Длинные пальцы Дадзая скользнули под футболку Рыжика, очерчивая и царапая его рёбра, требуя стонов и изнываний. Пальцы оглаживают гладкую и ровную грудь, от чего на ней появляется россыпь мурашек, аккуратно щипают за вставшие соски, немного царапая; в поцелуе они проглатывают стоны друг друга.
Руки Тюи, что стали подрагивать от нетерпения, скользнули к резинке трусов.
— Я сам, — остановил хриплый от желания голос Дадзая, а его коленка надавила на пах Тюи.
— Быстрее, — не раскрывая глаз, бормочет Тюя, весь красный от смущения. А когда чужая, прохладная рука залазит в трусы и оглаживает давно изнывающий и вставший член, он накрывает ладонью глаза, надавливая, а другой рукой впивается в скомканную простынь.

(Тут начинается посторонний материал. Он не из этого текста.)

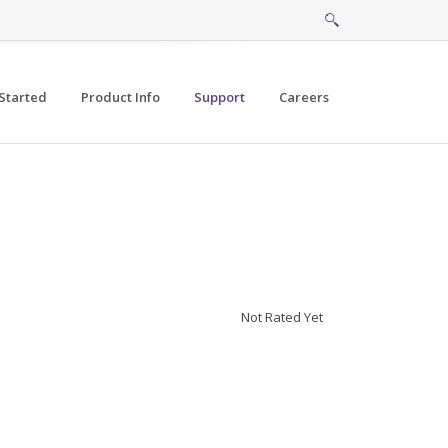
Started
Product Info
Support
Careers
Not Rated Yet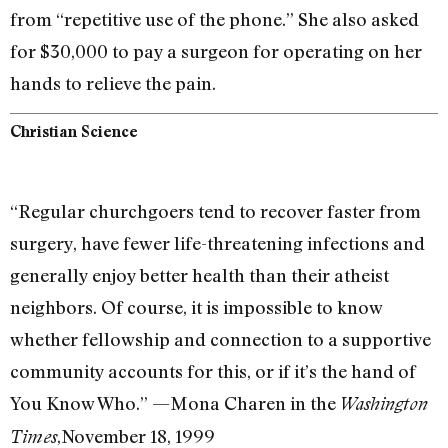
from “repetitive use of the phone.” She also asked
for $30,000 to pay a surgeon for operating on her
hands to relieve the pain.
Christian Science
“Regular churchgoers tend to recover faster from
surgery, have fewer life-threatening infections and
generally enjoy better health than their atheist
neighbors. Of course, it is impossible to know
whether fellowship and connection to a supportive
community accounts for this, or if it’s the hand of
You Know Who.” —Mona Charen in the
Washington
,November 18, 1999
Times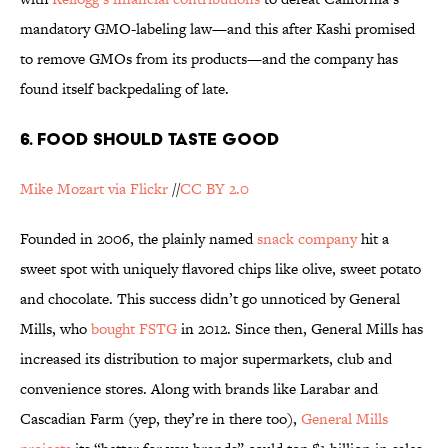
mandatory GMO-labeling law—and this after Kashi promised
to remove GMOs from its products—and the company has
found itself backpedaling of late.
6. FOOD SHOULD TASTE GOOD
Mike Mozart via Flickr
//
CC BY 2.0
Founded in 2006, the plainly named
snack company
hit a
sweet spot with uniquely flavored chips like olive, sweet potato
and chocolate. This success didn’t go unnoticed by General
Mills, who
bought FSTG
in 2012. Since then, General Mills has
increased its distribution to major supermarkets, club and
convenience stores. Along with brands like Larabar and
Cascadian Farm (yep, they’re in there too),
General Mills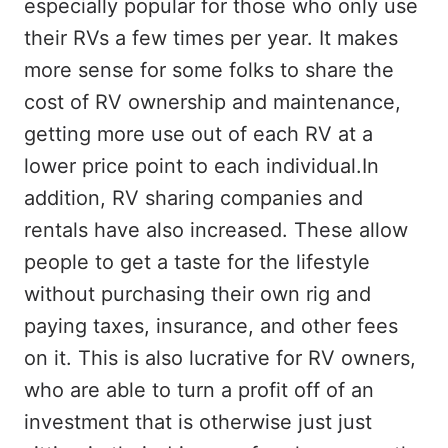
especially popular for those who only use
their RVs a few times per year. It makes
more sense for some folks to share the
cost of RV ownership and maintenance,
getting more use out of each RV at a
lower price point to each individual.In
addition, RV sharing companies and
rentals have also increased. These allow
people to get a taste for the lifestyle
without purchasing their own rig and
paying taxes, insurance, and other fees
on it. This is also lucrative for RV owners,
who are able to turn a profit off of an
investment that is otherwise just just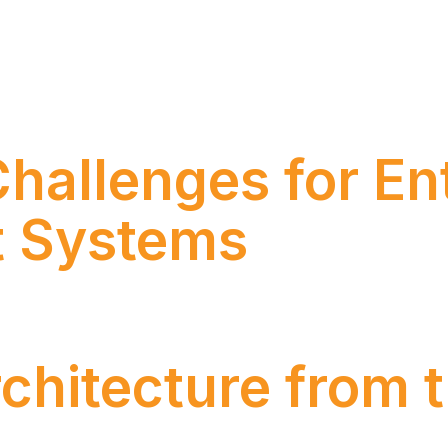
ntelligence AWS re:Invent 2025 reinforced a movement 
nerative Artificial Intelligence toward agentic solution
ing in an integrated way with corporate systems. With m
hallenges for En
 Systems
he End of the Tax War in this opinion piece.
rchitecture from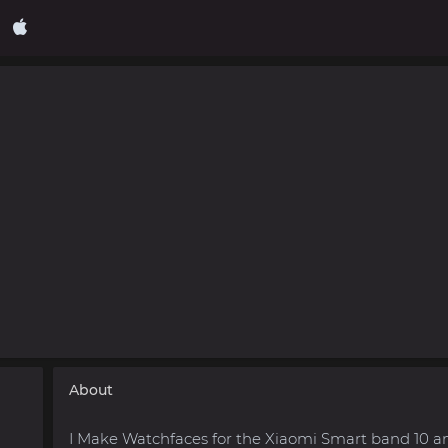
About
I Make Watchfaces for the Xiaomi Smart band 10 a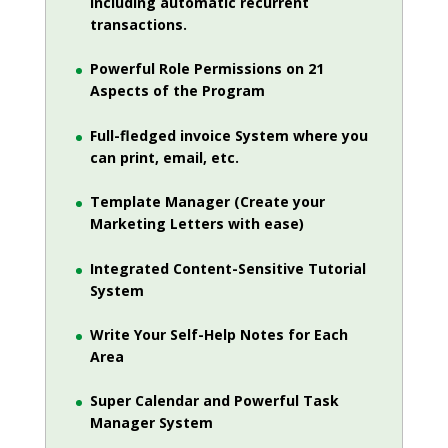
including automatic recurrent
transactions.
Powerful Role Permissions on 21
Aspects of the Program
Full-fledged invoice System where you
can print, email, etc.
Template Manager (Create your
Marketing Letters with ease)
Integrated Content-Sensitive Tutorial
System
Write Your Self-Help Notes for Each
Area
Super Calendar and Powerful Task
Manager System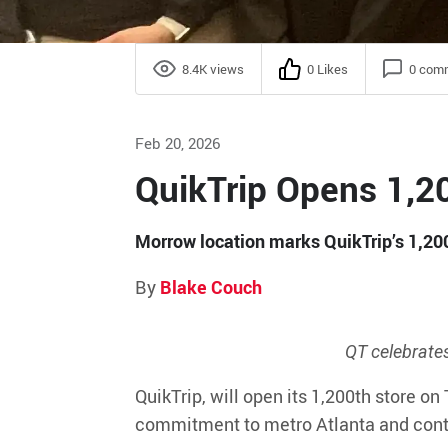
8.4K views
0 Likes
0 com
Feb 20, 2026
QuikTrip Opens 1,20
Morrow location marks QuikTrip’s 1,200
By
Blake Couch
QT celebrate
QuikTrip,
will
open its 1,200
th
store
on 
commitment to metro Atlanta and cont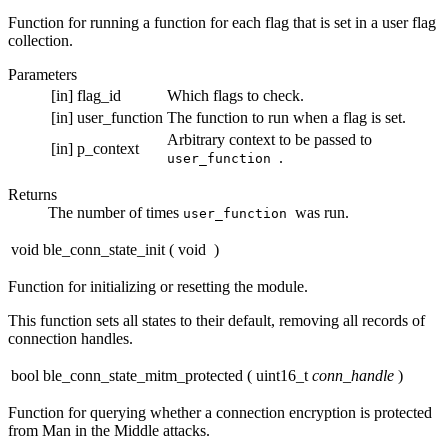
Function for running a function for each flag that is set in a user flag
collection.
Parameters
[in]
flag_id
Which flags to check.
[in]
user_function
The function to run when a flag is set.
Arbitrary context to be passed to
[in]
p_context
.
user_function
Returns
The number of times
was run.
user_function
void ble_conn_state_init
(
void
)
Function for initializing or resetting the module.
This function sets all states to their default, removing all records of
connection handles.
bool ble_conn_state_mitm_protected
(
uint16_t
conn_handle
)
Function for querying whether a connection encryption is protected
from Man in the Middle attacks.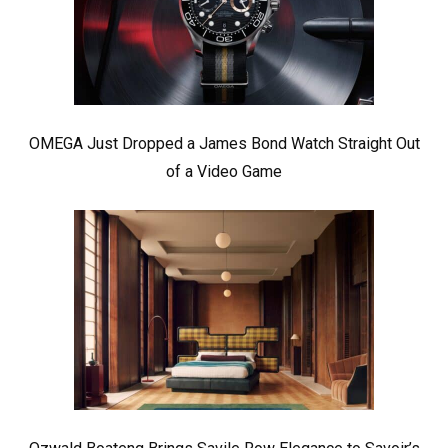
OMEGA Just Dropped a James Bond Watch Straight Out
of a Video Game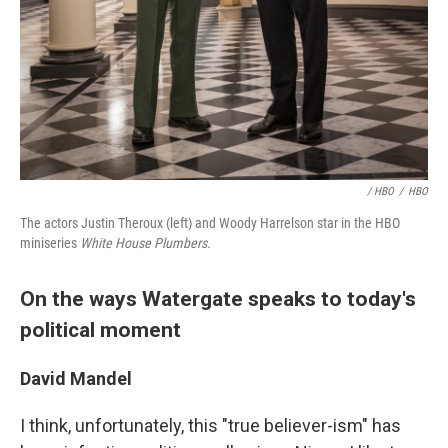
/ HBO
/
HBO
The actors Justin Theroux (left) and Woody Harrelson star in the HBO
miniseries
White House Plumbers.
On the ways Watergate speaks to today's
political moment
David Mandel
I think, unfortunately, this "true believer-ism" has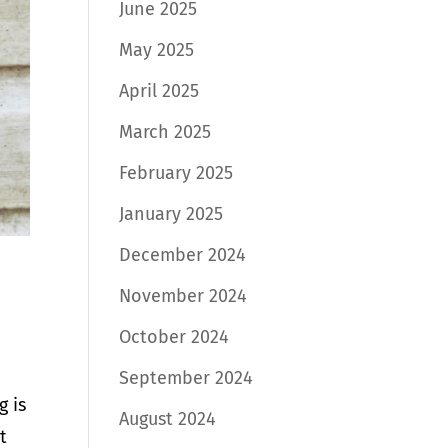
June 2025
May 2025
April 2025
March 2025
February 2025
January 2025
December 2024
November 2024
October 2024
September 2024
g is
August 2024
t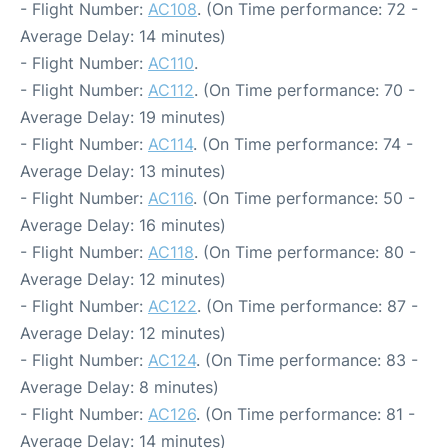
- Flight Number:
AC108
. (On Time performance: 72 -
Average Delay: 14 minutes)
- Flight Number:
AC110
.
- Flight Number:
AC112
. (On Time performance: 70 -
Average Delay: 19 minutes)
- Flight Number:
AC114
. (On Time performance: 74 -
Average Delay: 13 minutes)
- Flight Number:
AC116
. (On Time performance: 50 -
Average Delay: 16 minutes)
- Flight Number:
AC118
. (On Time performance: 80 -
Average Delay: 12 minutes)
- Flight Number:
AC122
. (On Time performance: 87 -
Average Delay: 12 minutes)
- Flight Number:
AC124
. (On Time performance: 83 -
Average Delay: 8 minutes)
- Flight Number:
AC126
. (On Time performance: 81 -
Average Delay: 14 minutes)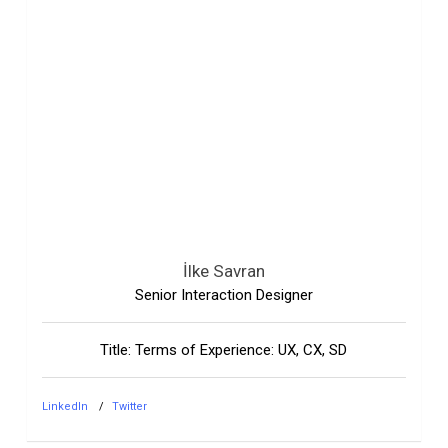
İlke Savran
Senior Interaction Designer
Title: Terms of Experience: UX, CX, SD
LinkedIn
Twitter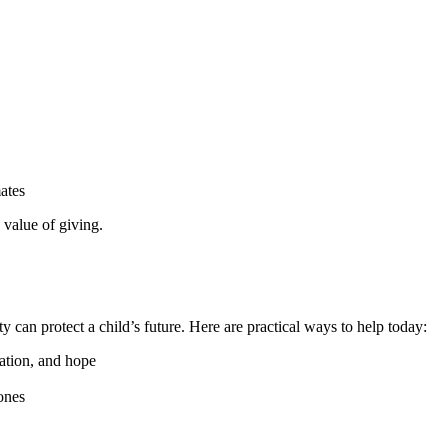
ates
 value of giving.
can protect a child’s future. Here are practical ways to help today:
cation, and hope
zones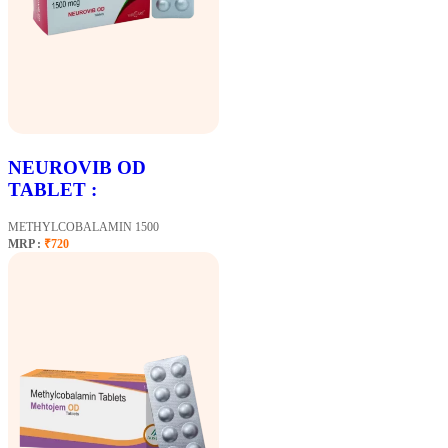
NEUROVIB OD
TABLET :
METHYLCOBALAMIN 1500
MRP :
₹720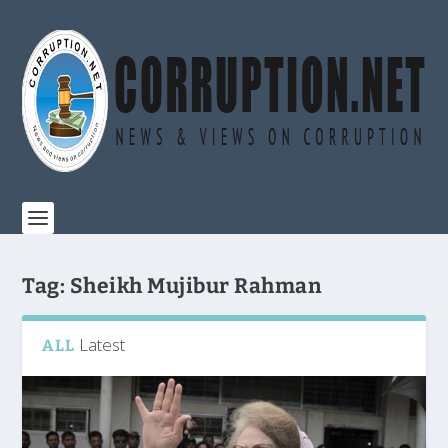
Tag:
Sheikh Mujibur Rahman
Latest
ALL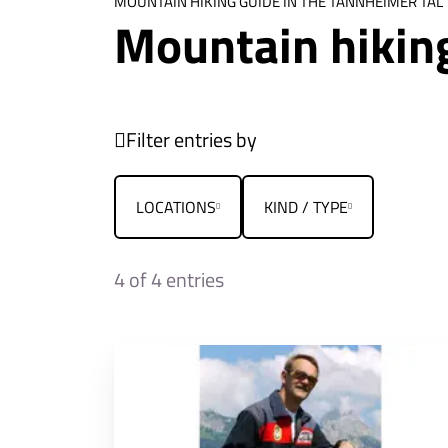
MOUNTAIN HIKING GUIDE IN THE TANNHEIMER TAL
Mountain hikin
Filter entries by
LOCATIONS
KIND / TYPE
4
of 4 entries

Чужие руки двигаются нежно, будто невесомая тюль, временами сжимая у основания и ведя вверх, размазывая естественную смазку и ускоряя ритм. Грудь рыжика выгнута вверх, а сам он хрипит, закрыв рот рукой , что сжимала простынь. Но вдруг Дадзай останавливается и вытаскивает руку из белья Тюи, хватая его за запястье руки, коей он накрыл свои глаза.
— Смотри мне в глаза, иначе я останавлюсь, — взгяд лукавых глаз полон серьёзности, а уголки губ растянуты от умиления, зубами он кусает руку, закрывающую рот Тюи. — я хочу слышать как ты стонешь моё имя, Тюя.
Взгяды встречаются — они желанно и требовательно целуют друг друга. Накахара приподнимается на локтях, выгибаясь и облизывая опухшие губы, из которых доносится множество вдохов и выдохов. Рука Дадзая снова надрачивает Тюе, только уже более быстро, очерчивая вокруг ствола и обводя головку большим пальцем. Карие глаза, не моргая, смотрят в голубизну других. Колени Тюи напряглись и сдавили с боков Дадзая, голова со стоном откинулась назад, а чужие губы укусили за кадык, целуя в шею и скулы.
— Быстрее... Дадзай, п-прошу... — рука на члене сделала резкое движение и Тюя с громким стоном рухнул на постель, тяжело дыша.
Дадзай, поцеловав того в губы, завалился рядом, запуская мокрую руку от чужой спермы в свои боксеры, и, сделав три резких движения, со стоном кончил. Тюя, повернувшись к Дадзаю на бок и нежно посмеиваясь, зашептал на ухо:
— Пойдём вместе в душ, — горячее дыхание опалило кожу уха и Тюя укусил того за мочку, обнимая за бок и закидывая ногу на Дадзая.
В это мгновение Гипнос наложил на них свои чары, и оба погрузилась в долгий и крепкий сон. Теперь все невзгоды нипочём, ведь у каждого появился личный островок комфорта, где можно забыться и быть просто самим собой.
Примечания:
Ох, извеняюсь за долгое отсутствие!!!